ALBUQUERQUE (KRQE) – A few weeks have passed since a sergeant at the Albuquerque Police Department fired a fatal shot at a man during a standoff and, now, the sergeant is headed into a bare-walled interview room at Internal Affairs on the first floor of City Hall to verbally retrace the steps of the tragic event.
Inside the room, a pair of Internal Affairs investigators sit on one side of a medium-sized conference table with their recording devices and notebooks at the ready. On the other side sit the sergeant, police union attorney Fred Mowrer – and Sean Wallace, who has been among the poster boys for APD’s excessive force problem.
The investigators roll tape, advise the sergeant that he’s compelled to tell the truth about what happened, then listen to his side of the story. Their investigation will form the basis for whether the sergeant’s shooting was within department policy and, ultimately, whether he will keep his badge and gun.
It’s a hypothetical scenario, but Wallace’s presence is quite real – made possible this spring when he was elected to the Albuquerque Police Officers’ Association’s executive board as the area representative for APD supervisors.
By contract, APD officers are allowed to bring an attorney and a union rep to Internal Affairs interviews. That’s common law enforcement practice around the country.
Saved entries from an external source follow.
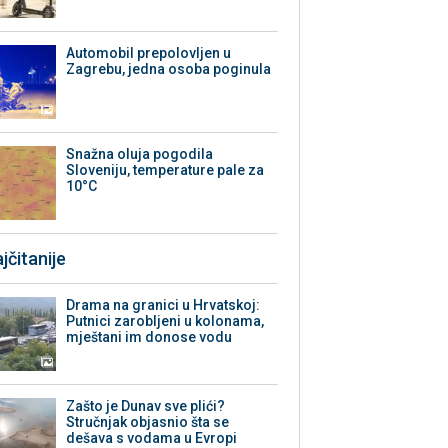
Automobil prepolovljen u
Zagrebu, jedna osoba poginula
Snažna oluja pogodila
Sloveniju, temperature pale za
10°C
jčitanije
Drama na granici u Hrvatskoj:
Putnici zarobljeni u kolonama,
mještani im donose vodu
Zašto je Dunav sve plići?
Stručnjak objasnio šta se
dešava s vodama u Evropi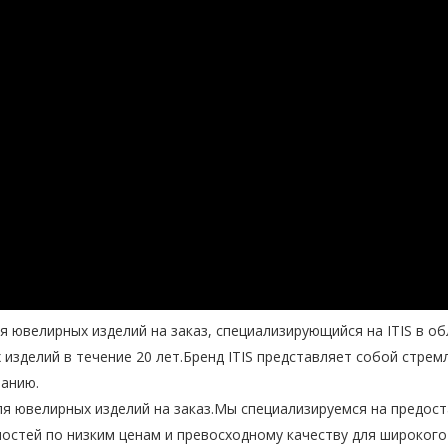
 ювелирных изделий на заказ, специализирующийся на ITIS в об
зделий в течение 20 лет.Бренд ITIS представляет собой стрем
анию.
я ювелирных изделий на заказ.Мы специализируемся на предос
стей по низким ценам и превосходному качеству для широкого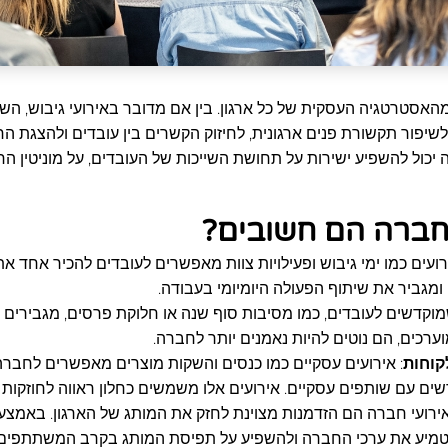
אסטרטגיה העסקית של כל ארגון. בין אם מדובר באירועי גיבוש, השק
שיפור תקשורת פנים ארגונית, לחיזוק הקשרים בין עובדים ולהצגת ה
רה יכול להשפיע ישירות על תחושת השייכות של העובדים, על מוניטין ה
 חברה הם חשובים?
ירועים כמו ימי גיבוש ופעילויות צוות מאפשרים לעובדים להכיר אחד 
ומגביר את שיתוף הפעולה היומיומי בעבודה.
שמוקדשים לעובדים, כמו מסיבות סוף שנה או חלוקת פרסים, מגבירים
ערכים, הם נוטים להיות נאמנים יותר לחברה.
קוחות
: אירועים עסקיים כמו כנסים והשקות מוצרים מאפשרים לחברה 
ים עם שותפים עסקיים. אירועים אלו משמשים כחלון ראווה לחוזקות ו
ירועי חברה הם הזדמנות מצוינת לחזק את המותג של הארגון. באמצעות 
הטמיע את ערכי החברה ולהשפיע על תפיסת המותג בקרב המשתתפים.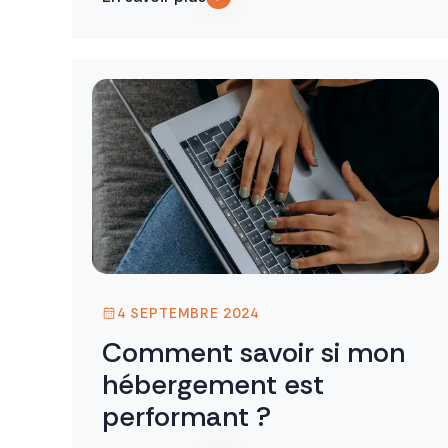
4 SEPTEMBRE 2024
Comment savoir si mon
hébergement est
performant ?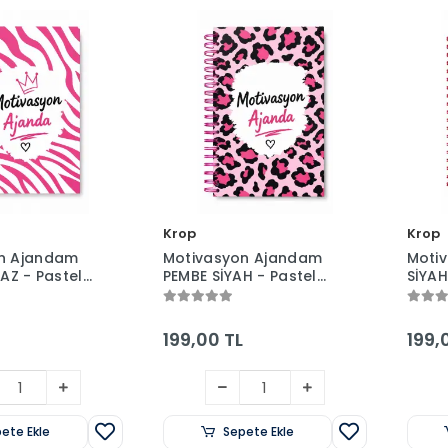
Krop
Krop
n Ajandam
Motivasyon Ajandam
Moti
YAZ - Pastel
PEMBE SİYAH - Pastel
SİYAH
erlı -
Seri - Stickerlı -
Seri -
160 Sayfa -
Tarihsiz - 160 Sayfa -
Tarih
k
Sert Kapak
Sert 
199,00 TL
199,
ete Ekle
Sepete Ekle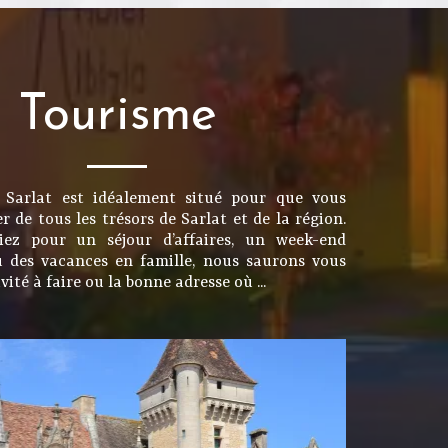
Tourisme
 Sarlat est idéalement situé pour que vous
er de tous les trésors de Sarlat et de la région.
ez pour un séjour d’affaires, un week-end
 des vacances en famille, nous saurons vous
ivité à faire ou la bonne adresse où ...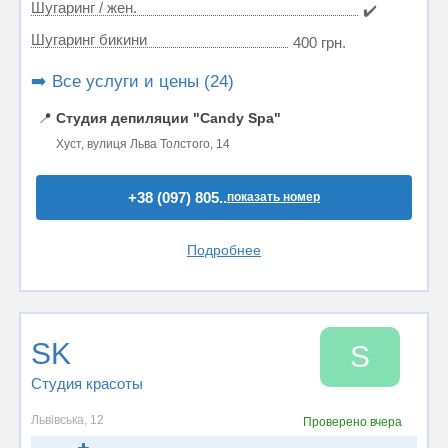
Шугаринг / жен.
✔️
Шугаринг бикини
400 грн.
➡️ Все услуги и цены (24)
📍
Студия депиляции "Candy Spa"
Хуст, вулиця Льва Толстого, 14
+38 (097) 805..
показать номер
Подробнее
SK
S
Студия красоты
Львівська, 12
Проверено
вчера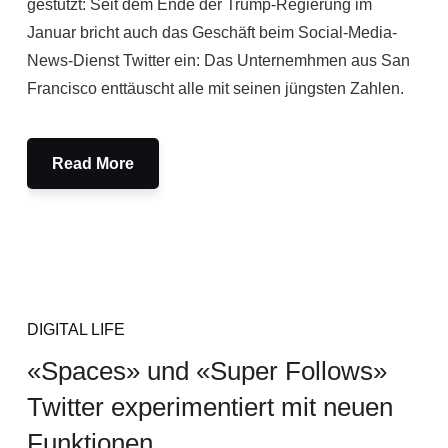
gestutzt: Seit dem Ende der Trump-Regierung im
Januar bricht auch das Geschäft beim Social-Media-
News-Dienst Twitter ein: Das Unternemhmen aus San
Francisco enttäuscht alle mit seinen jüngsten Zahlen.
Read More
DIGITAL LIFE
«Spaces» und «Super Follows»
Twitter experimentiert mit neuen
Funktionen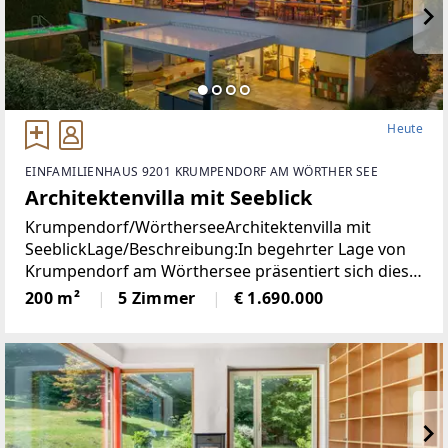
Heute
EINFAMILIENHAUS 9201 KRUMPENDORF AM WÖRTHER SEE
Architektenvilla mit Seeblick
Krumpendorf/WörtherseeArchitektenvilla mit
SeeblickLage/Beschreibung:In begehrter Lage von
Krumpendorf am Wörthersee präsentiert sich diese
herausragende Architekten-Villa als ein wahres
200 m²
5 Zimmer
€ 1.690.000
Refugium für Anspruchsvolle. Die im Jahr 2010
erbaute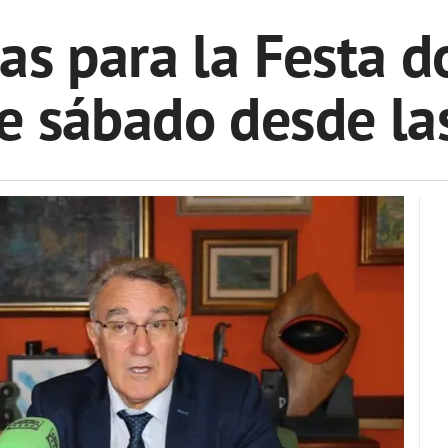
as para la Festa d
e sábado desde la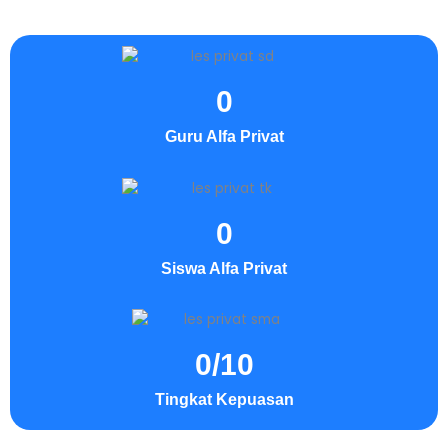
0
Guru Alfa Privat
0
Siswa Alfa Privat
0
/10
Tingkat Kepuasan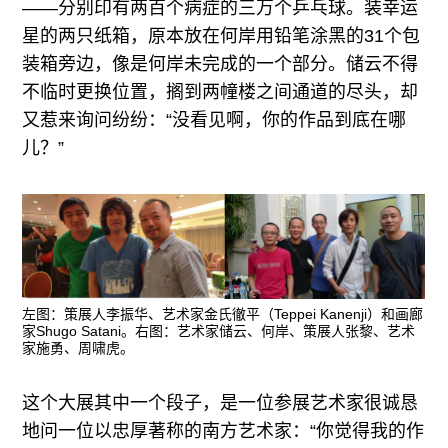
——分别印有两百个病症的三万个乒乓球。装幸运
星的两只纸箱，原本放在何岸用铅笔涂黑的31个包
装箱旁边，像是何岸未完成的一个部分。储云不得
不临时更换位置，搁到两幢楼之间通道的尽头，却
又惹来询问纷纷：“没看见啊，你的作品到底在哪
儿？”
左图：策展人李振华、艺术家金氏徹平（Teppei Kanenji）和画廊
家Shugo Satani。右图：艺术家储云、何岸、策展人张黎、艺术
家施勇、周啸虎。
这个大展其中一个段子，是一位参展艺术家很诚恳
地问一位以忠厚著称的南方艺术家：“你觉得我的作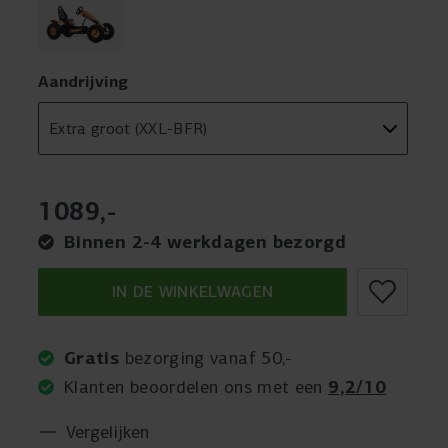
Aandrijving
1089
,
-
Binnen 2-4 werkdagen bezorgd
IN DE WINKELWAGEN
Gratis
bezorging vanaf 50,-
9,2/10
Klanten beoordelen ons met een
Vergelijken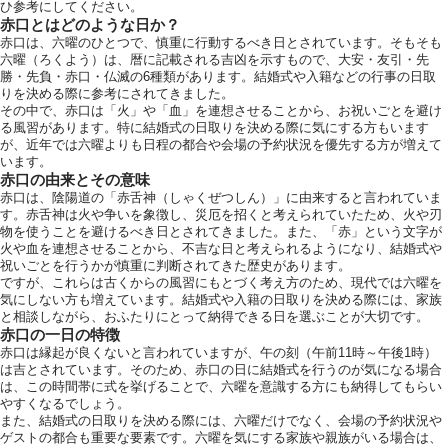
ひ参考にしてください。
お気軽にお問い合せ
赤口とはどのような日か？
赤口は、六曜のひとつで、慎重に行動するべき日とされています。そもそも
六曜（ろくよう）は、暦に記載される吉凶を示すもので、大安・友引・先
勝・先負・赤口・仏滅の6種類があります。結婚式や入籍などの行事の日取
りを決める際に参考にされてきました。
その中で、赤口は「火」や「血」を連想させることから、お祝いごとを避け
お問合せ ・ 資
る風習があります。特に結婚式の日取りを決める際に気にする方もいます
が、近年では六曜よりも日程の都合や会場の予約状況を優先する方が増えて
います。
赤口の由来とその意味
ブライダルフ
赤口は、陰陽道の「赤舌神（しゃくぜつしん）」に由来すると言われていま
す。赤舌神は火や争いを象徴し、災厄を招くと考えられていたため、火や刃
物を使うことを避けるべき日とされてきました。また、「赤」という文字が
火や血を連想させることから、不吉な日と考えられるようになり、結婚式や
祝いごとを行うかが慎重に判断されてきた歴史があります。
ホテル椿山
ですが、これらは古くからの風習にもとづく考え方のため、現代では六曜を
気にしない方も増えています。結婚式や入籍の日取りを決める際には、家族
03-394
と相談しながら、おふたりにとって納得できる日を選ぶことが大切です。
TEL.
赤口の一日の特徴
赤口は縁起が良くないと言われていますが、午の刻（午前11時～午後1時）
は吉とされています。そのため、赤口の日に結婚式を行うのが気になる場合
営業時間
11:00〜18:00（土日祝
は、この時間帯に式を挙げることで、六曜を意識する方にも納得してもらい
定休日
火曜日（祝
やすくなるでしょう。
また、結婚式の日取りを決める際には、六曜だけでなく、会場の予約状況や
ゲストの都合も重要な要素です。六曜を気にする家族や親族がいる場合は、
〒112-8680
東京都文京区関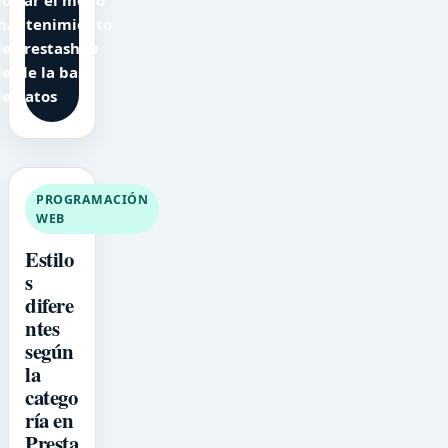
quitar el modo
mantenimiento
de Prestashop
esde la base
de datos
PROGRAMACIÓN
WEB
Estilo
s
difere
ntes
según
la
catego
ría en
Presta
Wallace’s election to the position came around the same time the U.S. Department of Justice was dropping a 46-page hammer on the City of Albuquerque. After an 18-month investigation, the DOJ determined that city police had a longstanding pattern of violating citizens’ civil rights through the use of force and that APD leadership had a parallel pattern of turning a blind eye to it.
Without using his name, Justice Department investigators used Wallace’s fatal shooting of 22-year-old Alan Gomez in 2011 as an example of the culture of aggression among police here.
That shooting cost taxpayers more than $900,000 to settle wrongful death and other constitutional claims filed by Gomez’s family in civil court. Gomez was the third unarmed man Wallace shot while working as a police officer.
Since that shooting, Wallace has been promoted to sergeant. That’s how he came to be eligible for the position he now holds with the police union.
Former APD officer and excessive-force whistleblower Sam Costales said in a recent interview that Wallace’s election to the APOA board sends to the public an ominous message about a police department that is supposed to be in the midst of sweeping reforms.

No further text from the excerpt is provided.